My rating: 4 of 5 stars
4 stars for the whole book and half a star for that unconventional ending and because I’m just that generous.
I knew I would love this book right off the bat. Not just because of that lovely and fashionista-free cover, not because of the marvelous blurb, which does not mention any electric
current-ridden connection, his mesmerizing eyes or even “she feels right only when she is with him”(and rightly so) but because of that screw-cemeteries epigraph:
Do not stand at my grave and weep
I am not there; I do not sleep.
—Mary Elizabeth Frye
In literature, an epigraph is a phrase, quotation, or poem that is set at the beginning of a document or component. The epigraph may serve as a preface, as a summary, as a counter-example, or to link the work to a wider literary canon, either to invite comparison or to enlist a conventional context.

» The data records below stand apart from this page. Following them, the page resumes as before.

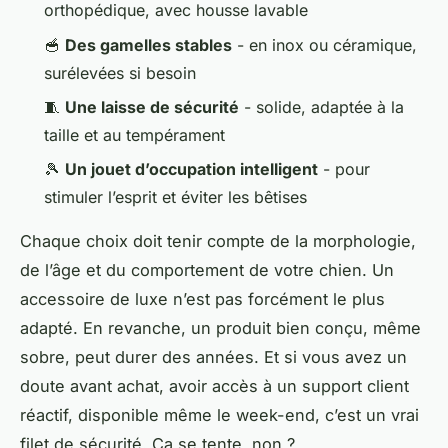
orthopédique, avec housse lavable
🥣
Des gamelles stables
- en inox ou céramique,
surélevées si besoin
🧵
Une laisse de sécurité
- solide, adaptée à la
taille et au tempérament
🎾
Un jouet d’occupation intelligent
- pour
stimuler l’esprit et éviter les bêtises
Chaque choix doit tenir compte de la morphologie,
de l’âge et du comportement de votre chien. Un
accessoire de luxe n’est pas forcément le plus
adapté. En revanche, un produit bien conçu, même
sobre, peut durer des années. Et si vous avez un
doute avant achat, avoir accès à un support client
réactif, disponible même le week-end, c’est un vrai
filet de sécurité. Ça se tente, non ?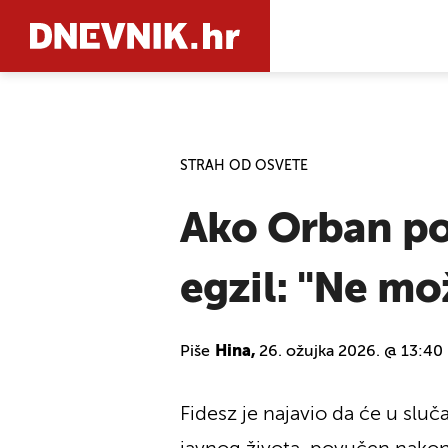
PRETRAŽIT
STRAH OD OSVETE
Ako Orban po
egzil: "Ne mo
Piše
Hina,
26. ožujka 2026. @ 13:40
Fidesz je najavio da će u sluč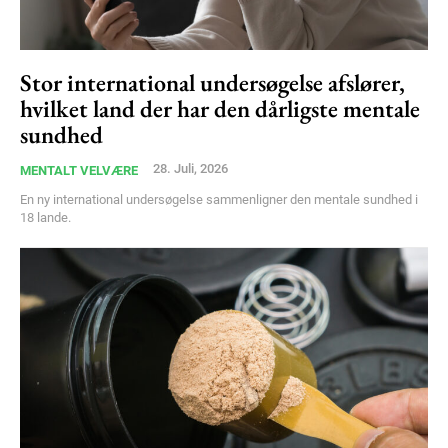
Stor international undersøgelse afslører,
hvilket land der har den dårligste mentale
sundhed
28. Juli, 2026
MENTALT VELVÆRE
En ny international undersøgelse sammenligner den mentale sundhed i
18 lande.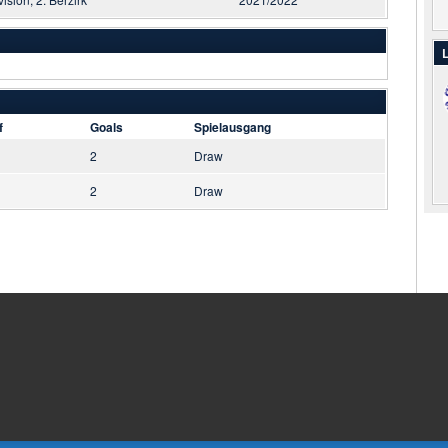
L
f
Goals
Spielausgang
2
Draw
2
Draw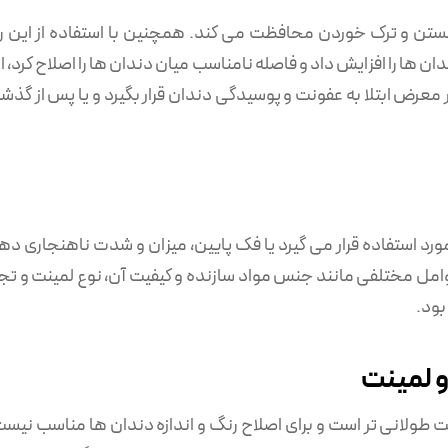
شکستن و ترک خوردن محافظت می کند. همچنین با استفاده از این ر
 ها را افزایش داد و فاصله نامناسب میان دندان ها را اصلاح کرد، ا
ر معرض ابتلا به عفونت و پوسیدگی دندان قرار بگیرد و یا پس از گذ
رد استفاده قرار می گیرد یا فک پایین، میزان و شدت ناهنجاری دهان
امل مختلفی مانند جنس مواد سازنده و کیفیت آن، نوع لمینت و ت
بود.
و لمینت
ت طولانی تر است و برای اصلاح رنگ و اندازه دندان ها مناسب نیس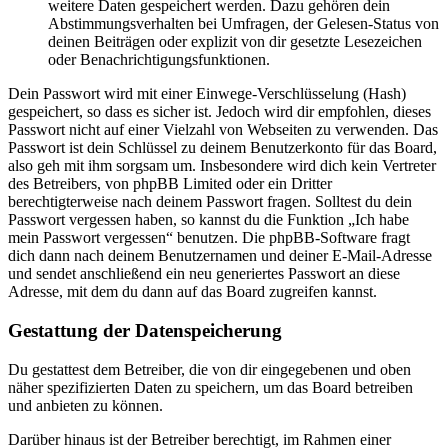
weitere Daten gespeichert werden. Dazu gehören dein
Abstimmungsverhalten bei Umfragen, der Gelesen-Status von
deinen Beiträgen oder explizit von dir gesetzte Lesezeichen
oder Benachrichtigungsfunktionen.
Dein Passwort wird mit einer Einwege-Verschlüsselung (Hash)
gespeichert, so dass es sicher ist. Jedoch wird dir empfohlen, dieses
Passwort nicht auf einer Vielzahl von Webseiten zu verwenden. Das
Passwort ist dein Schlüssel zu deinem Benutzerkonto für das Board,
also geh mit ihm sorgsam um. Insbesondere wird dich kein Vertreter
des Betreibers, von phpBB Limited oder ein Dritter
berechtigterweise nach deinem Passwort fragen. Solltest du dein
Passwort vergessen haben, so kannst du die Funktion „Ich habe
mein Passwort vergessen“ benutzen. Die phpBB-Software fragt
dich dann nach deinem Benutzernamen und deiner E-Mail-Adresse
und sendet anschließend ein neu generiertes Passwort an diese
Adresse, mit dem du dann auf das Board zugreifen kannst.
Gestattung der Datenspeicherung
Du gestattest dem Betreiber, die von dir eingegebenen und oben
näher spezifizierten Daten zu speichern, um das Board betreiben
und anbieten zu können.
Darüber hinaus ist der Betreiber berechtigt, im Rahmen einer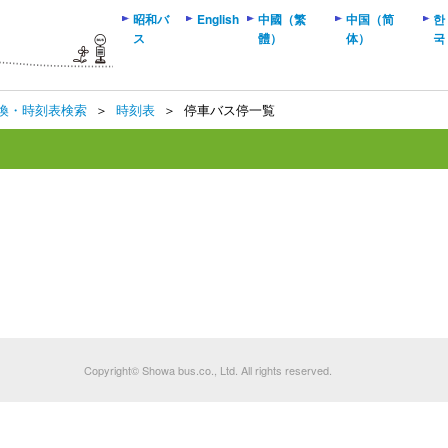
昭和バ
English
中國（繁
中国（简
한
ス
體）
体）
국
換・時刻表検索
＞
時刻表
＞
停車バス停一覧
Copyright© Showa bus.co., Ltd. All rights reserved.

So in view of the above connotation, this book had such a pragmatic look on death for a story dealing with para-normalcy and fantasy.
The Archived takes on the old reaper myth and gives it its own spin-off. Everyone, while they live and breathe and create, builds up a History. These Histories are remnants of our selves that sleep on and continue to exist even after we are dead, in a place called The Archive. Because like dear ol’ Einstein used to state: energy can neither be created nor destroyed. And our consciousness, our soul, is a form of energy. The Histories are like an echo of ourselves, a compilation of our past, of our knowledge. These Histories are preserved by the very-creatively named Librarians but sometimes things go bump, Histories wake up and go all psycho-cat-killer on the rest of the world unless they are hunted and contained by Hunters i.e. the MC.
It reminded of Amber House in several places and aspects. Our protagonist is reminiscent of Sarah Parsons to certain extent. Then lo behold, the love triangle is one that actually works because both the guys are perfectly eligible. However, here the triangle lasts for a short while, and consequently won’t continue on in the next book. The romance, to my utter surprise, was not your typical romance. It’s fake and the real one is is just starting to develop in this first installment. But I’m giving too much away. Mackenzie and Sarah’s abilities are alike and so is their affection for their little brothers. The hushed creepy, what’s-behind-your-back atmosphere is somehow matching, even though that one is a century olds manor, and this is a never-ending library-crypt.
The book is fast-paced and has lots of action but I never really felt like hyperventilating as I usually do, the reason being that she never really got into fights-to-death, or she did but I never felt like it because… umm, she’s fighting dead not-people?
I really enjoyed how in her memories of Da, Mackenzie, or rather the author, doesn’t paint a flawless picture of him. ‘Cause you know, all that human, imperfect stuff.
The ending has that could-be-a-sequel quality and NO CLIFFHANGERS. And here I was all but set to deem January 2013 the month of Killer-endings.
The real issue for me was the beginning. It gets very confusing and it is some ways into the book that its starts to clear up. The inner mechanisms of the Archive boggled me and I still am not clear on the whole ring thing.
However, most of it started to click for me in the later half of the book and I finished the latter portion in just one sitting. The writing is beguiling and smooth, the plot is well-paced and twisted, the characters are likable and the various non-earthly, familial issues are dealt with realistically and appropriately enough.
Overall, it was a wonderful read and I loved every second of it.